Fazit: Telemedizinportale bieten dem Patienten viele Chancen
Telemedizinportale bieten für Ärzte und Patienten ganz neue Chancen. Bevor Verbraucher sich für eine Onlinebehandlung entscheiden, sollte immer die Seriosität des Unternehmens geprüft werden. Ein wichtiger Hinweis bietet dabei neben einem Sitz in Deutschland die Anbindung an eine Forschungseinrichtung oder eine Kooperation mit Ärztekammern und Kassenärztlichen Vereinigungen. Die breit aufgestellten Portale aus dem Ausland haben sich darauf spezialisiert, anhand von Fragebögen rezeptpflichtige Medikamente zu verschreiben. Ein Online Arzt ist dabei nur zur Prüfung der Angaben gefragt. Eine Praxis, die durchaus gefährlich sein kann, wie das ARD-Nachrichtenmagazin Kontraste in einem Beitrag aufgedeckt hat. Da die Verschreibung online in Großbritannien völlig legal ist, wird durch diesen Service das deutsche Sicherheitssystem komplett ausgehebelt.

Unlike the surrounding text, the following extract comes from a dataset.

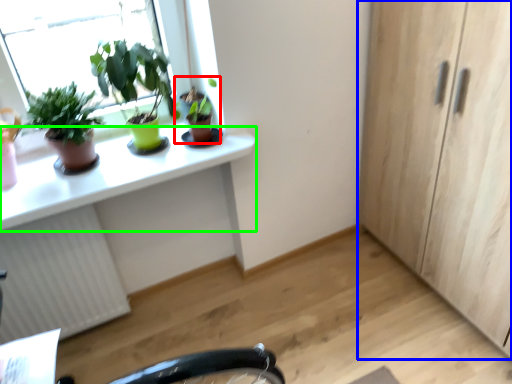 Question: Estimate the real-world distances between objects in this image. Which object is closer to houseplant (highlighted by a red box), cabinetry (highlighted by a blue box) or desk (highlighted by a green box)?

Choices:
 (A) cabinetry
 (B) desk

Answer: (B)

Denn das verlangt bei verschreibungspflichtigen Medikamenten vorab eine gründliche Untersuchung durch den Arzt. Dieser Meinung sind nicht nur deutsche Ärzte, sondern auch die Stiftung Warentest. Denn der Patient ist gar nicht in der Lage, bei der Bestellung eines Medikaments zu überblicken, ob dies tatsächlich auf seine Symptome und das zugrundeliegende Beschwerdebild passt. Die deutschen Anbieter wie Intimarzt setzen einen klaren Kontrapunkt zu dieser Geschäftspraxis. Der Trend geht hier zur ganzheitlichen Beratung, die der Patient auch in einer realen Arztpraxis erfahren würde. Das betrifft vor allem die Möglichkeit, Fotos einzusenden, damit der Online Arzt seine Empfehlung aufgrund der so wichtigen Blickdiagnose abgeben kann, wobei der Patient seine Anonymität nicht aufgeben muss. Ein wichtiger Punkt bei sensiblen Beschwerden, der vermuten lässt, dass der deutsche Online Arzt gerade in diesem Bereich in Zukunft weiter an Bedeutung gewinnen und dem niedergelassenen Mediziner ein wertvoller Partner werden kann.